Action item: Each line from the one that has "Answer in <instances>...</instances>. Outline" through the end of the entries below must be written out exactly; leave out all other lines.

============

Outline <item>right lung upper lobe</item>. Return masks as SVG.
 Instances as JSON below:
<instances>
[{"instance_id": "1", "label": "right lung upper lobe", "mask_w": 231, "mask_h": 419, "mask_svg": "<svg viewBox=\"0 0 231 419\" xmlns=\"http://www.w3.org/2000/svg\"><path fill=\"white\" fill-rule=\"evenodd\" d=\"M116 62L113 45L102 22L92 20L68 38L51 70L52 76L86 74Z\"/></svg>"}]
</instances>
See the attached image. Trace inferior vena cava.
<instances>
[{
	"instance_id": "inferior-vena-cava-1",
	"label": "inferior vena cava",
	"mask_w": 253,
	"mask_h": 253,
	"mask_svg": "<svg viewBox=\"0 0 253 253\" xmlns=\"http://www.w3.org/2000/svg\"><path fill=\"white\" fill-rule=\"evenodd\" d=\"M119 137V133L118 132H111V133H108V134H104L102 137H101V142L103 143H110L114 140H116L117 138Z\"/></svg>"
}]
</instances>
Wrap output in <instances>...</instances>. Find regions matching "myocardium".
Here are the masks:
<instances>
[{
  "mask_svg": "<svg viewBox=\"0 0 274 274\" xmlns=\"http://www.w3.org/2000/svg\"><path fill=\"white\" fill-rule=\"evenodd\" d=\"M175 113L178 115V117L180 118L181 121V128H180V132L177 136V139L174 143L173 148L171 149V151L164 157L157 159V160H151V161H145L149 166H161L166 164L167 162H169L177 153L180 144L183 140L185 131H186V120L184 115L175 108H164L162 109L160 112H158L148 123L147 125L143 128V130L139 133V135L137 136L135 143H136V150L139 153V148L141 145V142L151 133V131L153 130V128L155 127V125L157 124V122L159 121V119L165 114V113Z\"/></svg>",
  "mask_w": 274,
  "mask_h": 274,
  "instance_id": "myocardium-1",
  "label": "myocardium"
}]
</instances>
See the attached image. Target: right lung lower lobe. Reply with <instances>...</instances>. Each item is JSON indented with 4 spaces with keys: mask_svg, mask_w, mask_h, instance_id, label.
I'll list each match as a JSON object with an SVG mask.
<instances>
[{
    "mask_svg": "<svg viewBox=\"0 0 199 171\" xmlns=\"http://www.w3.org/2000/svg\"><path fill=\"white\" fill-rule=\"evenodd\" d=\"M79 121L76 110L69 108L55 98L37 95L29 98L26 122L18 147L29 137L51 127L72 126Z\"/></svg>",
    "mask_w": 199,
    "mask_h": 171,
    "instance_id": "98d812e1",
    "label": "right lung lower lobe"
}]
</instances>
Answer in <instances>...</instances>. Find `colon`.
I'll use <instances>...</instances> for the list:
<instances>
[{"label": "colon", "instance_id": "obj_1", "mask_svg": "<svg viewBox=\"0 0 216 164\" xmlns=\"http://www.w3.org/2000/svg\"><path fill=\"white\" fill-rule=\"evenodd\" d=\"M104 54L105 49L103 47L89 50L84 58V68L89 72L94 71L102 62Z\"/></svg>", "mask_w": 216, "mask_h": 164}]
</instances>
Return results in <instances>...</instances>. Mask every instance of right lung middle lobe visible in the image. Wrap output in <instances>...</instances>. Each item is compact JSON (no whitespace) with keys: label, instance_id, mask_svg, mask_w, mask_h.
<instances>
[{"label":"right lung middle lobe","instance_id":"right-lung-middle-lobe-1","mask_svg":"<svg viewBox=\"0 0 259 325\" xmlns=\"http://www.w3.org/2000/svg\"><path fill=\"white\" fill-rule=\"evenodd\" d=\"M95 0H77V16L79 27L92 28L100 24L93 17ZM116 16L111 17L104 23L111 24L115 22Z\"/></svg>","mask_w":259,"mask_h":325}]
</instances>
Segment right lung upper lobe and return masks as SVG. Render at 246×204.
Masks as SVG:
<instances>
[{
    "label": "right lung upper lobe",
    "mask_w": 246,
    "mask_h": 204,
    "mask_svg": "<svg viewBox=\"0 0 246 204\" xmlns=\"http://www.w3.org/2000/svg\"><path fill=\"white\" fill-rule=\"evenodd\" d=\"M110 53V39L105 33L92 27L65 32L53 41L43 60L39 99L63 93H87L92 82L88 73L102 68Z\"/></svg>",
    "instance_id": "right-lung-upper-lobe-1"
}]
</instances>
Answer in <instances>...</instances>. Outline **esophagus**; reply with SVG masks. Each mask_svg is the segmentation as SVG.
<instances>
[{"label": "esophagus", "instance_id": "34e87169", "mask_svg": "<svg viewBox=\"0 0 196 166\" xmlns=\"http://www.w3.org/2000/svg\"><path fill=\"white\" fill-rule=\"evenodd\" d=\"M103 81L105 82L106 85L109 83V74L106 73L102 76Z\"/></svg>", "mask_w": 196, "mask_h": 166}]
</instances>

============

Response area:
Answer in <instances>...</instances>. Outline **esophagus**; reply with SVG masks. Each mask_svg is the segmentation as SVG.
<instances>
[{"label": "esophagus", "instance_id": "34e87169", "mask_svg": "<svg viewBox=\"0 0 196 166\" xmlns=\"http://www.w3.org/2000/svg\"><path fill=\"white\" fill-rule=\"evenodd\" d=\"M103 81L105 82L106 85L109 83V74L106 73L102 76Z\"/></svg>", "mask_w": 196, "mask_h": 166}]
</instances>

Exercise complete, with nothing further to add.